Alaska Seafood Company is a family run business. We pride ourselves in quality while we process your fish. We guarantee you will receive your fish back.
Do you know what kind of fish you want to catch but not sure when to head North for it? Use the chart below to get a better idea.
The giant of the flatfish family. Halibut can range from 8 pounds to more than 500 pounds. Averaging 35 – 50 pounds. Halibut are now caught commercially from March through November, so they are available fresh/frozen anytime of the year.
The King is prized for it’s rich flavor. The meat color is normally a rich red color with the exception in Southeast Alaska. We enjoy the few Rivers that have a mix of white Kings with the red ones, giving us an opportunity to land the occasional Ivory King. Highly valued by the “locals” because of it’s extra oily meat content. Range from 8 – 60 pounds. Averaging about 15 – 20 pounds. Least abundant.
Sockeye salmon is the most intense in color and the second most abundant of all salmon. Long prized and purchased by the Japanese. Fresh Sockeye is available in the U.S. market place. Important to the Alaska canning industry.

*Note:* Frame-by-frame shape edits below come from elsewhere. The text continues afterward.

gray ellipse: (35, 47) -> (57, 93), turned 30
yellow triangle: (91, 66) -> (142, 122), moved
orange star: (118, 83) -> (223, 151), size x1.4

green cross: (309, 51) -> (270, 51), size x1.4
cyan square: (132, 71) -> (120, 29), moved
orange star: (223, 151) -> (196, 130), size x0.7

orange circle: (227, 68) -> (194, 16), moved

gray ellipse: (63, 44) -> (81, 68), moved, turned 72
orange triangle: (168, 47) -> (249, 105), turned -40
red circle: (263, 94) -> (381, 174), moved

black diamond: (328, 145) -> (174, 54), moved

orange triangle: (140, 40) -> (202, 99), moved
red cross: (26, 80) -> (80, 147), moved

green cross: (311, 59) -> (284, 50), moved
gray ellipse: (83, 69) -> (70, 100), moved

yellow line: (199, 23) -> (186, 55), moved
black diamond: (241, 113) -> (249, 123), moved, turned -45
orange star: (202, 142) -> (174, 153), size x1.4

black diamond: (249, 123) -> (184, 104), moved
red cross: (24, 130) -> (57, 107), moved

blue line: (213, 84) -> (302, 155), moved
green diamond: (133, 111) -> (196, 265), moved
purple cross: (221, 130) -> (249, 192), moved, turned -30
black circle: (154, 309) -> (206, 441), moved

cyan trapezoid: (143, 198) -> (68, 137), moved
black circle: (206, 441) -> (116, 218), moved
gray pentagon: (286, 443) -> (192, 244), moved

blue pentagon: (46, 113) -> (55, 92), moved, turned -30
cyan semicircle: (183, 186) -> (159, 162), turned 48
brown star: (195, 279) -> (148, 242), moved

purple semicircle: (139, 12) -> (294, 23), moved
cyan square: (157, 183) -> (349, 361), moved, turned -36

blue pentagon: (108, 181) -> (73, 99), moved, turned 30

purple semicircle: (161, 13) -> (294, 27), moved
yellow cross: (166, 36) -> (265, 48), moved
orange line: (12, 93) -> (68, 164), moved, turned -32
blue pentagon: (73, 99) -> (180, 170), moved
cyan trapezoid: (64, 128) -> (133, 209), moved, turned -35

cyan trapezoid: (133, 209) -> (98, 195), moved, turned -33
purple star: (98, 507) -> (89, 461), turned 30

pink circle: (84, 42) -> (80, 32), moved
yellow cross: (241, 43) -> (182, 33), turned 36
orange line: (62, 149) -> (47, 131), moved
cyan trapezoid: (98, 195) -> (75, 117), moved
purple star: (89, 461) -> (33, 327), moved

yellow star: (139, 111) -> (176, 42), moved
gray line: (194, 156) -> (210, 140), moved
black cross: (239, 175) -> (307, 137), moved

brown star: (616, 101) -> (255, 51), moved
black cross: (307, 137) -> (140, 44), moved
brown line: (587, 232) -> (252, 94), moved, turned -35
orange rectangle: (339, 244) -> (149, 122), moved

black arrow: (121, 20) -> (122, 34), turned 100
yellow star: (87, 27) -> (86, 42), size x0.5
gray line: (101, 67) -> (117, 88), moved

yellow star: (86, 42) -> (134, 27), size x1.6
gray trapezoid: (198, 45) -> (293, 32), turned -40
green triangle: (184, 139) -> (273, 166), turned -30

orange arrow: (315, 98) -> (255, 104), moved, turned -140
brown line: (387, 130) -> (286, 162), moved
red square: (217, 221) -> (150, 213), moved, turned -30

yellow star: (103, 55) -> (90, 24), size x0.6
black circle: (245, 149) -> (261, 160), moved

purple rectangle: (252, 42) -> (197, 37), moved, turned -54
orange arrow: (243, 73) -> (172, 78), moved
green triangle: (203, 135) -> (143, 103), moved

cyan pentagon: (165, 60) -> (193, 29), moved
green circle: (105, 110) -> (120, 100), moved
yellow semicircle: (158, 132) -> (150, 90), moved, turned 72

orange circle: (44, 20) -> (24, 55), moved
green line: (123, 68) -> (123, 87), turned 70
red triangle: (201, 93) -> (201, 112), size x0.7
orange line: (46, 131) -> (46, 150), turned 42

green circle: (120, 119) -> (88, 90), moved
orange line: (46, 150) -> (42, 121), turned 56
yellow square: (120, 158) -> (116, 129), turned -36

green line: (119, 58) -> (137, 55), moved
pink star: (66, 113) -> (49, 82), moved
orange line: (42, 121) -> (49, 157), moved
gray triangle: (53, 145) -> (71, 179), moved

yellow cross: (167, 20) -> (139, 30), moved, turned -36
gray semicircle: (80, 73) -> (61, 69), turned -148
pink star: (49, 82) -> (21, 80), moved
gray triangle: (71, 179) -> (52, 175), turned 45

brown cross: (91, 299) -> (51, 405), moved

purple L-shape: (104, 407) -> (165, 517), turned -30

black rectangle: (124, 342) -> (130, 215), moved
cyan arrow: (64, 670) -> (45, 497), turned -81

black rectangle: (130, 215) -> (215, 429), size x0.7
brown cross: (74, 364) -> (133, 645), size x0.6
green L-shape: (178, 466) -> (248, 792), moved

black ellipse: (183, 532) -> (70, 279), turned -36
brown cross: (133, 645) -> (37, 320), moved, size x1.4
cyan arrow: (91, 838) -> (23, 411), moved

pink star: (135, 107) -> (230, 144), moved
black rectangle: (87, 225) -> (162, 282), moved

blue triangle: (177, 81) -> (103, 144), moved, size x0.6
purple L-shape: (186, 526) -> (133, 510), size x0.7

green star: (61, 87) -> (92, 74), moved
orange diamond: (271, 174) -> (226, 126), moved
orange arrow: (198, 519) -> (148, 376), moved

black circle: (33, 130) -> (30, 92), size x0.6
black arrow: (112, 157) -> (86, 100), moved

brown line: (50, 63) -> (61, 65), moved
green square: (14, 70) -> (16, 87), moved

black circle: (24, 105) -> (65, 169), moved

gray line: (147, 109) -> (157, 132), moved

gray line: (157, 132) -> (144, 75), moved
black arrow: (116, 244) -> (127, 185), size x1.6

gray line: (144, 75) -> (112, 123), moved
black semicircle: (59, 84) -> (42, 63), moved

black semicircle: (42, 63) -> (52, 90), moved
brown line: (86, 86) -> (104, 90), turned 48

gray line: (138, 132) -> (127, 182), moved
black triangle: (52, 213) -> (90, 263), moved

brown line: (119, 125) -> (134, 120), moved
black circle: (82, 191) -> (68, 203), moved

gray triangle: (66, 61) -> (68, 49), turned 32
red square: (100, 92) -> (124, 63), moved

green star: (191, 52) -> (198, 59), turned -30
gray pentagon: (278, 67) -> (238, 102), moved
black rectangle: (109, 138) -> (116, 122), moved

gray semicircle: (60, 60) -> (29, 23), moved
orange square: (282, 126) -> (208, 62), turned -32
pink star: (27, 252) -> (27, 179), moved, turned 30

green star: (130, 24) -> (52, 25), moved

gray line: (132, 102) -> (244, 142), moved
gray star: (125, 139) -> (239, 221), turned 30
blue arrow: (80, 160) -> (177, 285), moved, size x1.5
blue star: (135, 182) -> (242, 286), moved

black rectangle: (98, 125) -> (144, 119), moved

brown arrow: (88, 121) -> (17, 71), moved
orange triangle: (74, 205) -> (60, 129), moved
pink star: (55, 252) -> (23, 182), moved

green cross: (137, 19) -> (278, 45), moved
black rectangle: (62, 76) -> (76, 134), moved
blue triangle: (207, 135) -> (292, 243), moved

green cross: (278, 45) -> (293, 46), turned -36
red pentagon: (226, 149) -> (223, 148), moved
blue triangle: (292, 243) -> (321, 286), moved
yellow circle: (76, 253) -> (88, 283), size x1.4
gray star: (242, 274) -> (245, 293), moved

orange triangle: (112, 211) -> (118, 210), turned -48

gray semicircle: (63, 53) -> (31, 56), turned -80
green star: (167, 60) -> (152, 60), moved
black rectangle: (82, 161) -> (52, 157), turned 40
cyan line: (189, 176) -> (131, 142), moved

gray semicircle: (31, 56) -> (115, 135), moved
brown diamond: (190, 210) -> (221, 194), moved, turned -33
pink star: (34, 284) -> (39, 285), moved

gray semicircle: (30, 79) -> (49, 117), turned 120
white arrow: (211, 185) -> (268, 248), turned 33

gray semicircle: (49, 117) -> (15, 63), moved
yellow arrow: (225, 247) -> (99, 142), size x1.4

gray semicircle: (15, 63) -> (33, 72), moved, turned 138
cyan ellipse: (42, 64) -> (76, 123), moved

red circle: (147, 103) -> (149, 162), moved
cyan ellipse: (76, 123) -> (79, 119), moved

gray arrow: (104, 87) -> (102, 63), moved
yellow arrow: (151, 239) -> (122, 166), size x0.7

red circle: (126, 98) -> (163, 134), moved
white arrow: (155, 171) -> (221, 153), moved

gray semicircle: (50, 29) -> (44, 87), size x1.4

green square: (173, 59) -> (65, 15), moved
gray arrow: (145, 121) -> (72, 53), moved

The smallest of the salmon is the Pink. Averaging 3 lbs., the pink is the most abundant. Pinks are the primary specie for the canning industry. Their tender texture, delicate flavor and lower fat content require greater care to prevent over cooking.
The Chum or Pacific Keta salmon is used in most foodservice segments. It is the meatiest and firmest in texture of Alaska salmon. It has a mild flavor and a low fat content, so be careful not to overcook.
Silver salmon or Coho is one of the most commonly used salmon in almost every type of foodservice operation. It is the second largest in size and is highly sought after in the sport fishing industry. Its texture, color and delicate flavor make it a universal favorite.